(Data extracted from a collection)
⟨

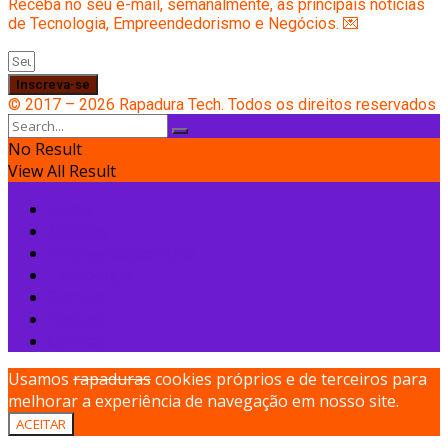
Receba no seu e-mail, semanalmente, as principais notícias
de Tecnologia, Empreendedorismo e Negócios. 💌
Inscreva-se
© 2017 – 2026 Rapadura Tech. Todos os direitos reservados
No Result
View All Result
Home
Notícias
Empreendedorismo
Tecnologia
Startup
Podcast
Ofertas
Usamos
rapaduras
cookies próprios e de terceiros para
melhorar a experiência de navegação em nosso site.
ACEITAR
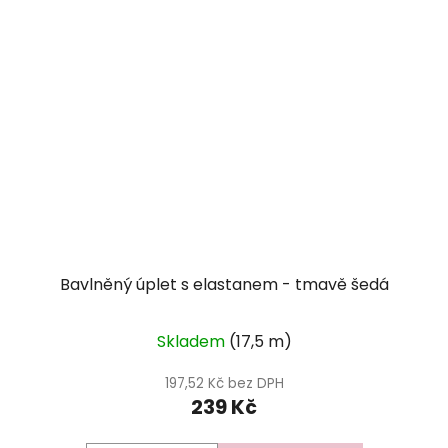
Bavlněný úplet s elastanem - tmavě šedá
Skladem
(17,5 m)
197,52 Kč bez DPH
239 Kč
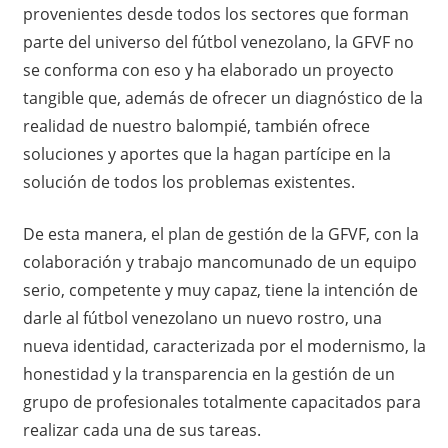
provenientes desde todos los sectores que forman
parte del universo del fútbol venezolano, la GFVF no
se conforma con eso y ha elaborado un proyecto
tangible que, además de ofrecer un diagnóstico de la
realidad de nuestro balompié, también ofrece
soluciones y aportes que la hagan partícipe en la
solución de todos los problemas existentes.
De esta manera, el plan de gestión de la GFVF, con la
colaboración y trabajo mancomunado de un equipo
serio, competente y muy capaz, tiene la intención de
darle al fútbol venezolano un nuevo rostro, una
nueva identidad, caracterizada por el modernismo, la
honestidad y la transparencia en la gestión de un
grupo de profesionales totalmente capacitados para
realizar cada una de sus tareas.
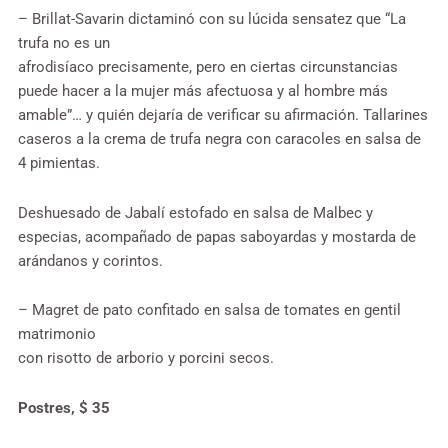
– Brillat-Savarin dictaminó con su lúcida sensatez que “La
trufa no es un
afrodisíaco precisamente, pero en ciertas circunstancias
puede hacer a la mujer más afectuosa y al hombre más
amable”… y quién dejaría de verificar su afirmación. Tallarines
caseros a la crema de trufa negra con caracoles en salsa de
4 pimientas.
Deshuesado de Jabalí estofado en salsa de Malbec y
especias, acompañado de papas saboyardas y mostarda de
arándanos y corintos.
– Magret de pato confitado en salsa de tomates en gentil
matrimonio
con risotto de arborio y porcini secos.
Postres, $ 35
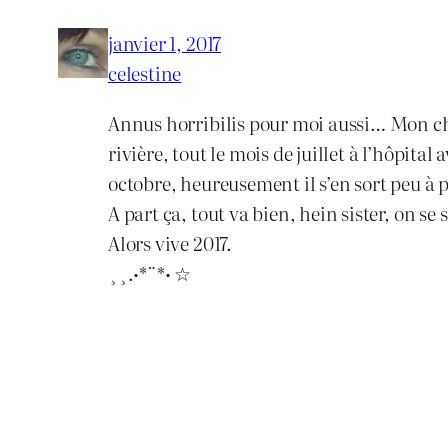
janvier 1, 2017
celestine
Annus horribilis pour moi aussi… Mon cher
rivière, tout le mois de juillet à l’hôpita
octobre, heureusement il s’en sort peu à
A part ça, tout va bien, hein sister, on se 
Alors vive 2017.
¸¸.•*¨*• ☆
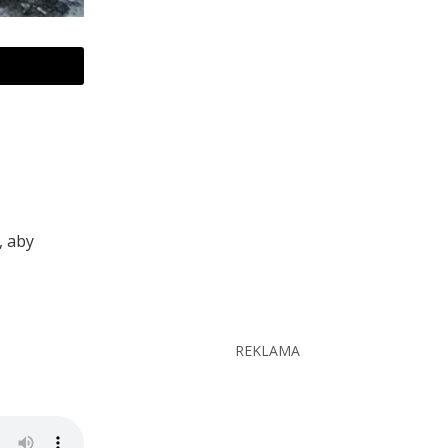
, aby
REKLAMA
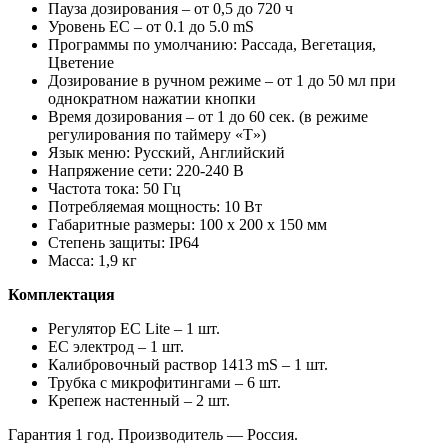
Пауза дозирования – от 0,5 до 720 ч
Уровень EC – от 0.1 до 5.0 mS
Программы по умолчанию: Рассада, Вегетация,
Цветение
Дозирование в ручном режиме – от 1 до 50 мл при
однократном нажатии кнопки
Время дозирования – от 1 до 60 сек. (в режиме
регулирования по таймеру «Т»)
Язык меню: Русский, Английский
Напряжение сети: 220-240 В
Частота тока: 50 Гц
Потребляемая мощность: 10 Вт
Габаритные размеры: 100 х 200 х 150 мм
Степень защиты: IP64
Масса: 1,9 кг
Комплектация
Регулятор EC Lite – 1 шт.
EC электрод – 1 шт.
Калибровочный раствор 1413 mS – 1 шт.
Трубка с микрофитингами – 6 шт.
Крепеж настенный – 2 шт.
Гарантия 1 год. Производитель — Россия.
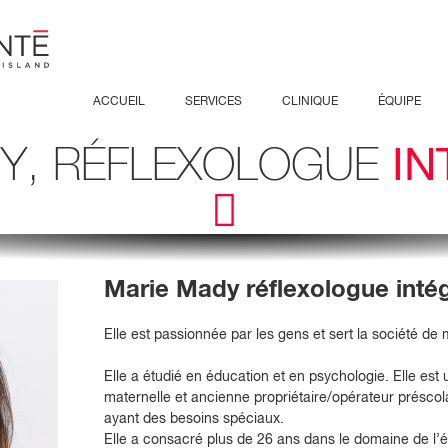
ACCUEIL
SERVICES
CLINIQUE
ÉQUIPE
Y, RÉFLEXOLOGUE
IN
ACUPUNCTURE
PRÉSENTAT
CHIROPRATIQUE
NUTRITION
MASSOTHÉRAPIE
PODIATRIE
Marie Mady réflexologue inté
Elle est passionnée par les gens et sert la société de m
Elle a étudié en éducation et en psychologie. Elle es
maternelle et ancienne propriétaire/opérateur préscol
ayant des besoins spéciaux.
Elle a consacré plus de 26 ans dans le domaine de l’é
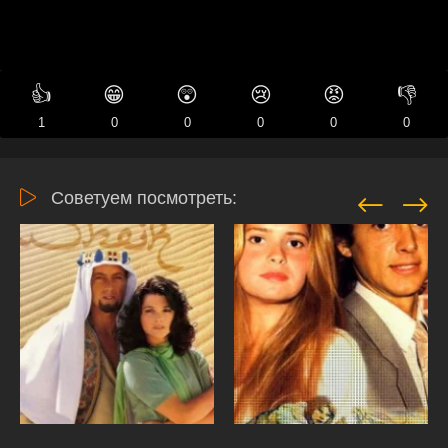
👍
😁
😲
😢
😡
👎
1
0
0
0
0
0
Советуем посмотреть:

⟩

__Assignment__. Your reply should repeat the entries above exactly, leaving the pictures out.

__Response__.
Receba no seu e-mail, semanalmente, as principais notícias
de Tecnologia, Empreendedorismo e Negócios. 💌
Inscreva-se
© 2017 – 2026 Rapadura Tech. Todos os direitos reservados
No Result
View All Result
Home
Notícias
Empreendedorismo
Tecnologia
Startup
Podcast
Ofertas
Usamos
rapaduras
cookies próprios e de terceiros para
melhorar a experiência de navegação em nosso site.
ACEITAR
Bavlněný úplet s elastanem - tmavě šedá
Skladem
(17,5 m)
197,52 Kč bez DPH
239 Kč
provenientes desde todos los sectores que forman
parte del universo del fútbol venezolano, la GFVF no
se conforma con eso y ha elaborado un proyecto
tangible que, además de ofrecer un diagnóstico de la
realidad de nuestro balompié, también ofrece
soluciones y aportes que la hagan partícipe en la
solución de todos los problemas existentes.
De esta manera, el plan de gestión de la GFVF, con la
colaboración y trabajo mancomunado de un equipo
serio, competente y muy capaz, tiene la intención de
darle al fútbol venezolano un nuevo rostro, una
nueva identidad, caracterizada por el modernismo, la
honestidad y la transparencia en la gestión de un
grupo de profesionales totalmente capacitados para
realizar cada una de sus tareas.
– Brillat-Savarin dictaminó con su lúcida sensatez que “La
trufa no es un
afrodisíaco precisamente, pero en ciertas circunstancias
puede hacer a la mujer más afectuosa y al hombre más
amable”… y quién dejaría de verificar su afirmación. Tallarines
caseros a la crema de trufa negra con caracoles en salsa de
4 pimientas.
Deshuesado de Jabalí estofado en salsa de Malbec y
especias, acompañado de papas saboyardas y mostarda de
arándanos y corintos.
– Magret de pato confitado en salsa de tomates en gentil
matrimonio
con risotto de arborio y porcini secos.
Postres, $ 35
janvier 1, 2017
celestine
Annus horribilis pour moi aussi… Mon cher
rivière, tout le mois de juillet à l’hôpita
octobre, heureusement il s’en sort peu à
A part ça, tout va bien, hein sister, on se 
Alors vive 2017.
¸¸.•*¨*• ☆
, aby
REKLAMA
Пауза дозирования – от 0,5 до 720 ч
Уровень EC – от 0.1 до 5.0 mS
Программы по умолчанию: Рассада, Вегетация,
Цветение
Дозирование в ручном режиме – от 1 до 50 мл при
однократном нажатии кнопки
Время дозирования – от 1 до 60 сек. (в режиме
регулирования по таймеру «Т»)
Язык меню: Русский, Английский
Напряжение сети: 220-240 В
Частота тока: 50 Гц
Потребляемая мощность: 10 Вт
Габаритные размеры: 100 х 200 х 150 мм
Степень защиты: IP64
Масса: 1,9 кг
Комплектация
Регулятор EC Lite – 1 шт.
EC электрод – 1 шт.
Калибровочный раствор 1413 mS – 1 шт.
Трубка с микрофитингами – 6 шт.
Крепеж настенный – 2 шт.
Гарантия 1 год. Производитель — Россия.
ACCUEIL
SERVICES
CLINIQUE
ÉQUIPE
Y, RÉFLEXOLOGUE
IN
ACUPUNCTURE
PRÉSENTAT
CHIROPRATIQUE
NUTRITION
MASSOTHÉRAPIE
PODIATRIE
Marie Mady réflexologue inté
Elle est passionnée par les gens et sert la société de m
Elle a étudié en éducation et en psychologie. Elle es
maternelle et ancienne propriétaire/opérateur préscol
ayant des besoins spéciaux.
Elle a consacré plus de 26 ans dans le domaine de l’é
👍
😁
😲
😢
😡
👎
1
0
0
0
0
0
Советуем посмотреть:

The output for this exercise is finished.